Siberian Roots

The following was written in June 2013 by Katja Post-Zyhlarz, the daughter of Nadezhda Innokentyevna Gorokhova who was Michael Innokentevich Gorohoff’s older sister

My great-grandfather Baron Ivan von Wahl (pronounced “fonn vaal”) came from a Baltic German noble family and was owner of a large estate near Yakutsk. His wife Mariya had gipsy roots. Only 3 of their 20 (!) children survived: my grandmother Yekaterina Ivanovna and two of her brothers. The first brother was a district attorney by profession, not married, and lived in Irkutsk. The second brother (named Nikolay or Nikita) was a merchant and lived also in Irkutsk. He was married, and his daughter studied piano at the Irkutsk Conservatory. During or after the civil war (1918-1922) she married a Chinese pianist, and they both escaped to Peking, China.

Once in a year Baron von Wahl travelled to St.

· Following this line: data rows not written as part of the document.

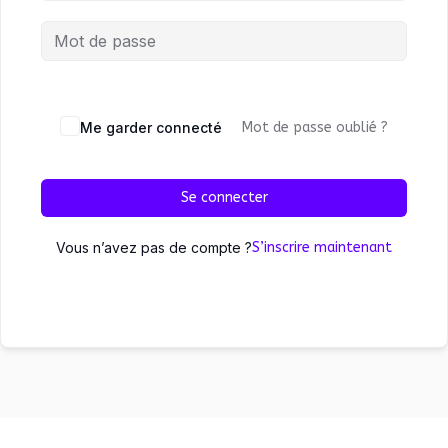
Me garder connecté
Mot de passe oublié ?
Se connecter
Vous n’avez pas de compte ?
S’inscrire maintenant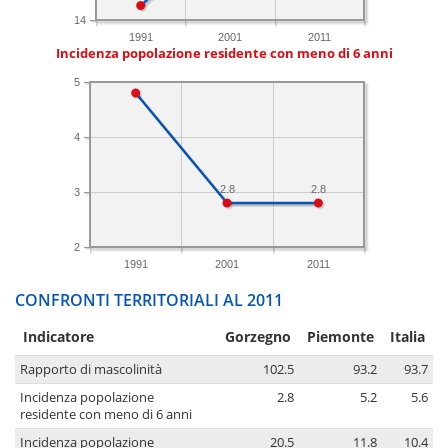
14
1991
2001
2011
Incidenza popolazione residente con meno di 6 anni
5
4
2.8
2.8
3
2
1991
2001
2011
CONFRONTI TERRITORIALI AL 2011
Indicatore
Gorzegno
Piemonte
Italia
Rapporto di mascolinità
102.5
93.2
93.7
Incidenza popolazione
2.8
5.2
5.6
residente con meno di 6 anni
Incidenza popolazione
20.5
11.8
10.4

Petersburg for visiting relatives of the von Wahl family, and for selling furs, gold and diamonds from the Yakutsk district.

When my grandmother Yekaterina Ivanovna married my grandfather Innokenty Mikhailovich Gorokhov, her father was shocked and very angry (“What a misalliance!”), and he disinherited her.

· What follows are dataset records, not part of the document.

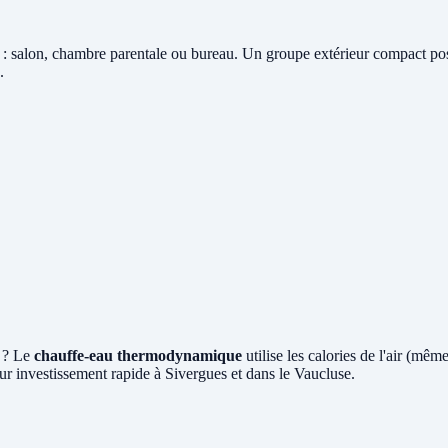
: salon, chambre parentale ou bureau. Un groupe extérieur compact posé 
.
s ? Le
chauffe-eau thermodynamique
utilise les calories de l'air (mê
ur investissement rapide à Sivergues et dans le Vaucluse.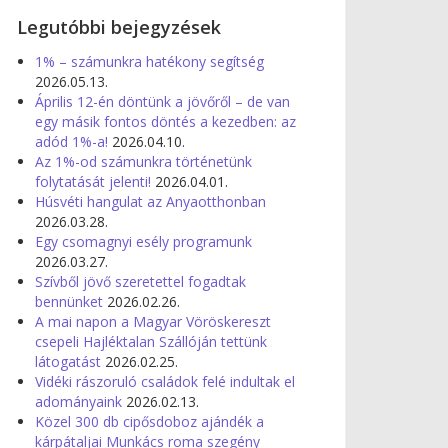
Legutóbbi bejegyzések
1% – számunkra hatékony segítség
2026.05.13.
Április 12-én döntünk a jövőről – de van
egy másik fontos döntés a kezedben: az
adód 1%-a!
2026.04.10.
Az 1%-od számunkra történetünk
folytatását jelenti!
2026.04.01.
Húsvéti hangulat az Anyaotthonban
2026.03.28.
Egy csomagnyi esély programunk
2026.03.27.
Szívből jövő szeretettel fogadtak
bennünket
2026.02.26.
A mai napon a Magyar Vöröskereszt
csepeli Hajléktalan Szállóján tettünk
látogatást
2026.02.25.
Vidéki rászoruló családok felé indultak el
adományaink
2026.02.13.
Közel 300 db cipősdoboz ajándék a
kárpátaljai Munkács roma szegény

Innokenty Gorokhov came from Verkhoyansk, Northern Siberia. His father Mikhail Gorokhov was a jewish Russian/Ukrainian merchant, his mother was descended from an Evenk family. Evenks (also known as Tungus) are one of the indigenous peoples of the Russian North. Innokenty Gorokhov had two professions – he worked as schoolteacher and as ethnologist. And he collected folk-tales of peoples of Yakutia.

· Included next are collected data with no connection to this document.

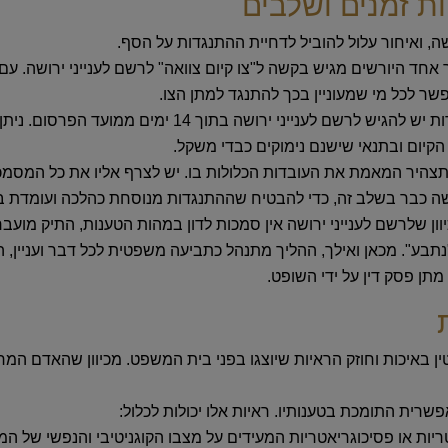
ת זמנים ושלבים
ה, ואיחור עלול להוביל לדחיית ההתנגדות על הסף.
אחד היורשים מגיש בקשה ל"צו קיום צוואה" לרשם לענייני ירושה.
ר לכל מי שמעוניין בכך להתנגד למתן הצו.
הוא הגשת כתב ההתנגדות. את ההתנגדות יש להגיש לרשם
הקיום ובתנאי שישנם נימוקים כבדי משקל.
צהיר המאמת את העובדות הכלולות בו. יש לצרף אליו את כל המסמכים
ושה כבר בשלב זה, כדי להבטיח שההתנגדות מנוסחת כהלכה ועומדת ב
 שלרשם לענייני ירושה אין סמכות לדון במהות הטענות, התיק מועב
תבע". מכאן ואילך, ההליך מתנהל כתביעה משפטית לכל דבר ועניין, הכ
תן פסק דין על ידי השופט.
 באיכות וחוזק הראיות שיוצגו בפני בית המשפט. מכיוון שהאדם המרכ
פשרית התומכת בטענותיו. ראיות אלו יכולות לכלול:
ות או פסיכוגריאטריות המעידים על מצבו הקוגניטיבי והנפשי של המ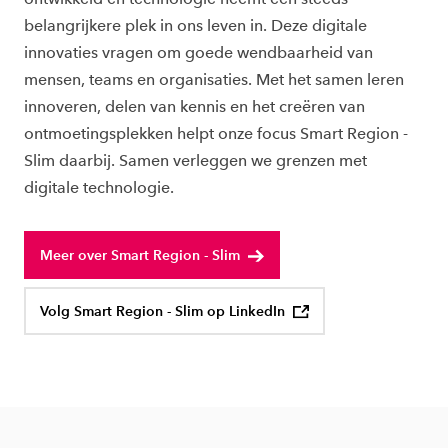
belangrijkere plek in ons leven in. Deze digitale
innovaties vragen om goede wendbaarheid van
mensen, teams en organisaties. Met het samen leren
innoveren, delen van kennis en het creëren van
ontmoetingsplekken helpt onze focus Smart Region -
Slim daarbij. Samen verleggen we grenzen met
digitale technologie.
Meer over Smart Region - Slim
Volg Smart Region - Slim op LinkedIn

After her marriage, Yekaterina Ivanovna began to study medicine at the University of Tomsk, Western Siberia. She was the first female student of medicine and the first female doctor working in Siberia.

In 1891 a British nurse, Kate Marsden, was traveling through Yakutia. She was a leprosy specialist and was deeply impressed by the miserable living conditions of lepers under the Yakut people. In the same year she founded a leprosarium near the town Vilyuysk which is located about 370 miles from Yakutsk on the river Vilyuy. She described her journey in her book “On Sledge and Horseback to Outcast Siberian Lepers” (Cassell Publishing, New York, 1892).

My grandmother Yekaterina Ivanovna finished her studies in Tomsk and worked first for several years in the Vilyuysk leprosarium. She was living there together with her husband Mikhail and their children Musa, Boris, Gleb, Mikhail (Misha), and Nadezhda. Some years later they moved to Yakutsk where Yekaterina Ivanovna established a doctor’s office. When Innokenty Gorokhov deceased suddenly and unexpected in 1908, my grandmother said, “I was a spoiled princess. My husband turned me into a real human being.”

In 1915 or 1916 Musa Gorokhova married William Nathanson, a German army officer, and both went to Berlin, Germany. He was a prisoner of war and had stayed together with other German POWs in Yakutsk. For me it is a mystery how it was possible to get a marriage license and a travel license from Russia to Germany during the war …

In 1917 my grandmother Yekaterina Ivanovna moved together with my mother Nadezhda to Irkutsk because she had the opportunity to work in a hospital. In winter 1917 in several villages near Irkutsk epidemic typhus broke out. Yekaterina Ivanovna went there to help the sick people. Two weeks later she got infected and died on January 7th, 1918 at the age of only 43 years.

The fourteen years old Nadezhda lived for two years with her unmarried uncle (district attorney von Wahl) and had to work hard as his housekeeper. Afterwards the other uncle von Wahl took care of her.

WW1 ended and the civil war began. Boris Gorokhov served in the Tsarist army. In 1918 (or 1919) he was appointed as town major of Yakutsk. A short time later members of the Bolshevik Red Army killed him.

Gleb Gorokhov was a young student of theology. One day he tried to protect a group of farmers against an attack by members of the Tsarist White Army. He was shot.

In 1925 my mother Nadezhda received an exit visa for visiting her sister Musa in Berlin, Germany. She never again returned to Russia.